BZ: Wie geht es vorerst weiter?
Koppenburg: Nach der OP werde ich wohl noch zwei Wochen im Krankenhaus sein, danach Reha. Vielleicht kann ich ab Mitte Oktober wieder draußen auf das Rad und langsam wieder anfangen.

"Es bringt nichts, den Kopf in den Sand zu stecken."

BZ: Das alles, nachdem es schon mit der Olympia-Nominierung wider Erwarten nicht klappte. Es ist nicht Ihr Jahr.
Koppenburg: Schon wieder. Letztes Jahr löste sich unser Team auf. Ich hatte einen Sturz vor Strade Bianche, musste einen Tag vorher abreisen. Und dann wurden uns direkt beim nächsten Rennen am Tag vor dem Start sämtliche Räder geklaut. Andererseits habe ich gelernt, wie ich mit Rückschlägen gut umgehe. Es bringt nichts, den Kopf in den Sand zu stecken.

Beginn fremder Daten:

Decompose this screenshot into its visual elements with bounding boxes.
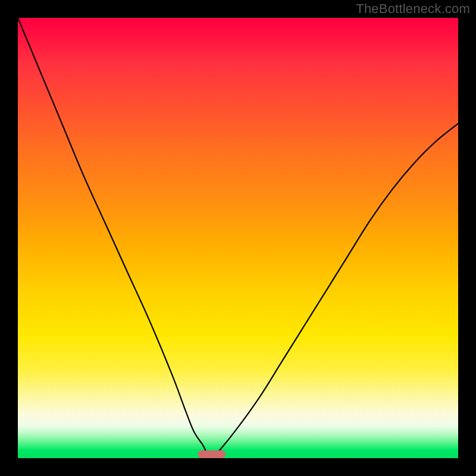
curve-right-arm [212,124,458,458]
curve-left-arm [18,18,212,458]
plot-area [18,18,458,458]
watermark-text: TheBottleneck.com [356,1,470,17]
chart-frame: TheBottleneck.com [0,0,476,476]
bottleneck-marker [198,450,226,458]
curve-layer [18,18,458,458]
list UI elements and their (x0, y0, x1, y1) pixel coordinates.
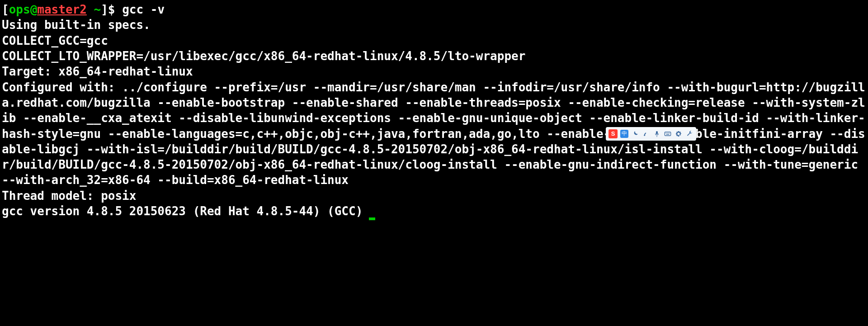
prompt-host: master2 (37, 3, 87, 16)
svg-rect-6 (669, 133, 670, 133)
punctuation-icon[interactable] (642, 130, 650, 138)
prompt-sigil: $ (108, 3, 115, 16)
terminal[interactable]: [ops@master2 ~]$ gcc -v Using built-in s… (0, 0, 868, 221)
prompt-close: ] (101, 3, 108, 16)
ime-lang-zh-button[interactable]: 中 (620, 130, 628, 138)
command-text: gcc -v (122, 3, 165, 16)
prompt-at: @ (30, 3, 38, 16)
keyboard-icon[interactable] (664, 130, 672, 138)
ime-toolbar[interactable]: S 中 (606, 127, 696, 141)
wrench-icon[interactable] (685, 130, 693, 138)
moon-icon[interactable] (631, 130, 639, 138)
svg-rect-3 (665, 133, 666, 133)
prompt-sep (87, 3, 94, 16)
svg-rect-5 (668, 133, 669, 133)
prompt-user: ops (9, 3, 30, 16)
prompt-trailing-space (115, 3, 122, 16)
gear-icon[interactable] (675, 130, 683, 138)
prompt-path: ~ (94, 3, 101, 16)
cursor (369, 217, 375, 220)
svg-rect-7 (666, 134, 670, 135)
svg-rect-4 (667, 133, 667, 133)
sogou-logo-icon[interactable]: S (609, 129, 618, 138)
svg-rect-2 (665, 132, 670, 136)
prompt-open: [ (2, 3, 9, 16)
svg-rect-1 (656, 131, 658, 134)
terminal-output: Using built-in specs. COLLECT_GCC=gcc CO… (2, 18, 865, 218)
mic-icon[interactable] (653, 130, 661, 138)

Je schneller ich die Situation annehme und motiviert an mir arbeite und die Reha jetzt gut durchziehe, wird sich alles wieder einrenken.

BZ: Und nächstes Jahr...
Koppenburg: ... geht es hoffentlich nur aufwärts. Wer weiß: Ganz viele Athleten haben sich nach so einem Sturz und einem körperlich kompletten Break gut berappelt, waren danach im Kopf wieder total frisch. Vielleicht komme ich stärker zurück, habe wieder neue Kräfte und neue Motivation gesammelt und werde die Saison meines Lebens fahren. Und dann kommt man vielleicht auch nicht mehr um mich herum, wenn es um Nominierungen zum Beispiel für Olympia geht.

BZ: Ihr Vertrag beim US-Team Rally Cycling läuft aus. Wie ist der Stand?
Koppenburg: Ich bin in guten Verhandlungen, ich bin im Grunde schon sicher für nächstes Jahr. Von der Atmosphäre bei Rally Cycling habe ich mich wohlgefühlt, aber das Leistungsniveau hat nicht in dem Maß gestimmt. Ich war immer auf mich allein gestellt. Ich habe gemerkt, dass das Team an seine Grenzen kommt und ich mich nicht wirklich weiter entwickle.